Podkreślił również, że rozbudowa infrastruktury drogowej i kolejowej będzie korzystna dla polskich firm transportowych, które już dziś są widoczne w Grecji, ale też pozwoli na wzrost liczby polskich turystów w Grecji.
Według ambasadora, Polonia w Grecji jest widoczna. „W chwili obecnej mamy w Grecji cztery polskie szkoły kształcące w systemie uzupełniającym. Kolejna we wrześniu, na prośbę rodziców, otworzy się na Rodos. Będzie się tam uczyło około 30 dzieci” – dodał.
Według danych statystycznych przed kryzysem finansowym, który rozpoczął się w 2009 roku, w Grecji mieszkało około 100 tys. Polaków. „Było to związane z boomem gospodarczym lat 90. Wówczas Grecja przygotowywała się do organizacji igrzysk olimpijskich i wielu Polaków brało udział w budowie obiektów olimpijskich. „Polscy pracownicy są do dziś bardzo cenieni w Grecji” – zaznacza ambasador.

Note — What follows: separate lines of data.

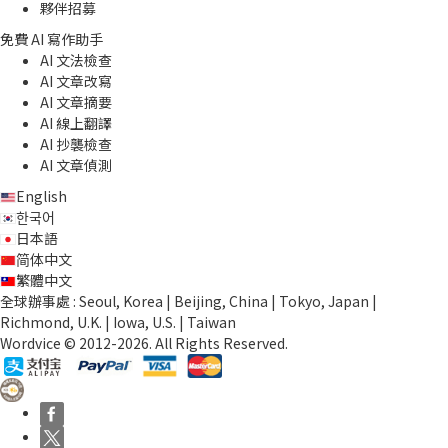
夥伴招募
免費 AI 寫作助手
AI 文法檢查
AI 文章改寫
AI 文章摘要
AI 線上翻譯
AI 抄襲檢查
AI 文章偵測
English
한국어
日本語
简体中文
繁體中文
全球辦事處 : Seoul, Korea | Beijing, China | Tokyo, Japan |
Richmond, U.K. | Iowa, U.S. | Taiwan
Wordvice © 2012-2026. All Rights Reserved.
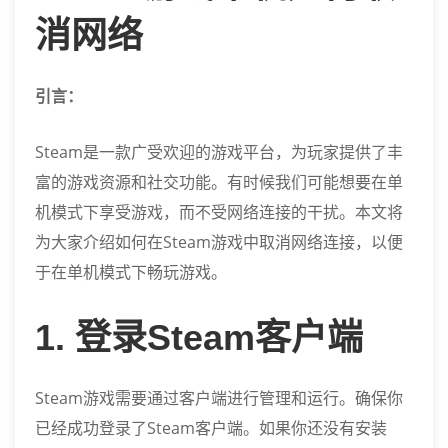
消网络
引言：
Steam是一款广受欢迎的游戏平台，为玩家提供了丰
富的游戏资源和社交功能。有时候我们可能想要在单
机模式下享受游戏，而不受网络连接的干扰。本文将
为大家介绍如何在Steam游戏中取消网络连接，以便
于在单机模式下畅玩游戏。
1. 登录Steam客户端
Steam游戏需要通过客户端进行管理和运行。确保你
已经成功登录了Steam客户端。如果你还没有安装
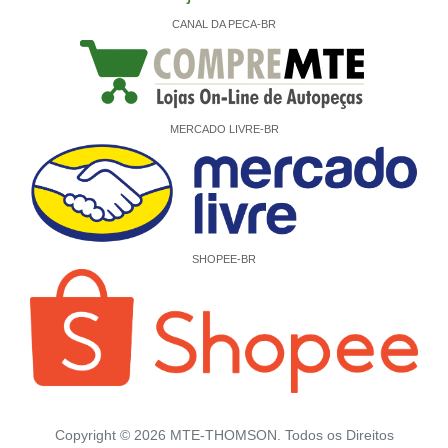
CANAL DA PECA-BR
MERCADO LIVRE-BR
SHOPEE-BR
Copyright ©
2026
MTE-THOMSON. Todos os Direitos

W czasie kryzysu wielu naszych rodaków z Grecji powróciło do ojczyzny lub udali się do innych krajów UE. Według ostatnich danych w Grecji mieszka około 14-16 tys. Polaków. „Są przedsiębiorcami, pracownikami w wielu sektorach greckiej gospodarki. Doskonale integrują się z greckim społeczeństwem, jednocześnie pozostając wspaniałymi ambasadorami Polski.

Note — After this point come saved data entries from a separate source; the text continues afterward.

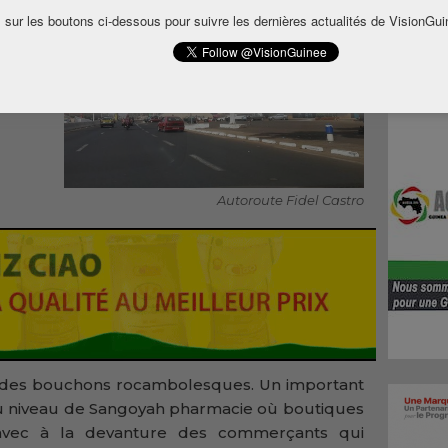
lation
 sur les boutons ci-dessous pour suivre les dernières actualités de VisionGui
quent
 alors
alyser
Autoroute Fidel Castro
te des bouchons rocambolesques. Un important
le au niveau de Sangoyah pharmacie où boutiques
 avec à la devanture des commerçants qui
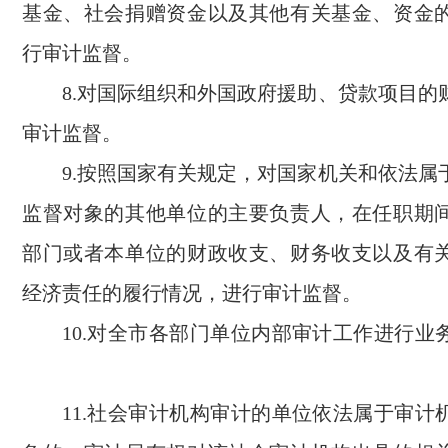
基金、社会捐赠资金以及其他有关基金、资金
行审计监督。
8.对国际组织和外国政府援助、贷款项目的
审计监督。
9.按照国家有关规定，对国家机关和依法属
监督对象的其他单位的主要负责人，在任职期
部门或者本单位的财政收支、财务收支以及有
经济责任的履行情况，进行审计监督。
10.对全市各部门单位内部审计工作进行业
11.社会审计机构审计的单位依法属于审计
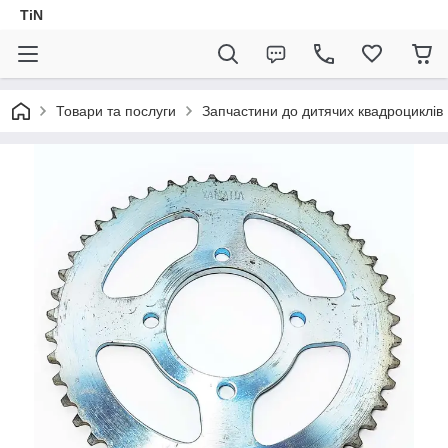
TiN
Товари та послуги
Запчастини до дитячих квадроциклів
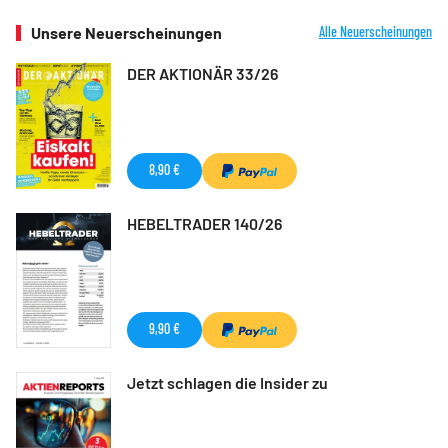
Unsere Neuerscheinungen
Alle Neuerscheinungen
DER AKTIONÄR 33/26
8,90 €
HEBELTRADER 140/26
9,90 €
Jetzt schlagen die Insider zu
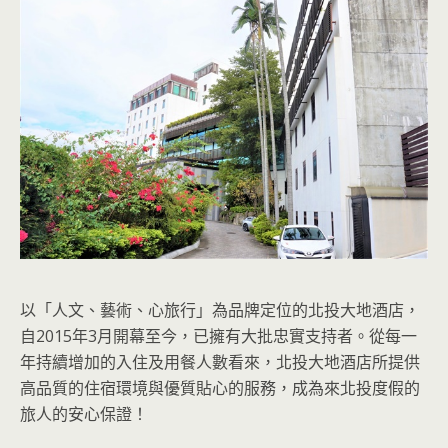
以「人文、藝術、心旅行」為品牌定位的北投大地酒店，
自2015年3月開幕至今，已擁有大批忠實支持者。從每一
年持續增加的入住及用餐人數看來，北投大地酒店所提供
高品質的住宿環境與優質貼心的服務，成為來北投度假的
旅人的安心保證！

„O wielu nowych przybyszach z Polski nie wiemy. Jest to nowa kategoria, która korzysta z greckiego programu tzw. nomadów cyfrowych, czyli osób mieszkających w Grecji i wykonujących pracę zdalnie, dla których przewidziano określone korzyści podatkowe” – dodał ambasador.
„Pamiętajmy, że w dzisiejszych czasach, gdy razem jesteśmy w Unii Europejskiej, a podróż samolotem pomiędzy Warszawą a Atenami trwa nieco ponad dwie godziny, przeprowadzka do Grecji jest traktowana niemal jak wyjazd do innego województwa” – stwierdził dyplomata.
„W tej chwili polsko-greckie obroty handlowe wynoszą ponad 2 mld euro. To spora kwota i dobrze rokuje na przyszłość” – zauważył ambasador. Dodał też, że co roku do Grecji na wakacje przyjeżdża ponad milion Polaków, którzy odwiedzali kraj nawet w czasie pandemii, kiedy wielu turystów z innych państw zrezygnowało z przyjazdów.
Czy ma szanse powodzenia współpraca polsko – grecka w zakresie zaspokojenia roszczeń finansowych od Niemców, w związku i podczas II wojny światowej? Powoli topnieje ilość wątpiących, tym bardziej, że lista udziałowców współpracy nie jest zamknięta.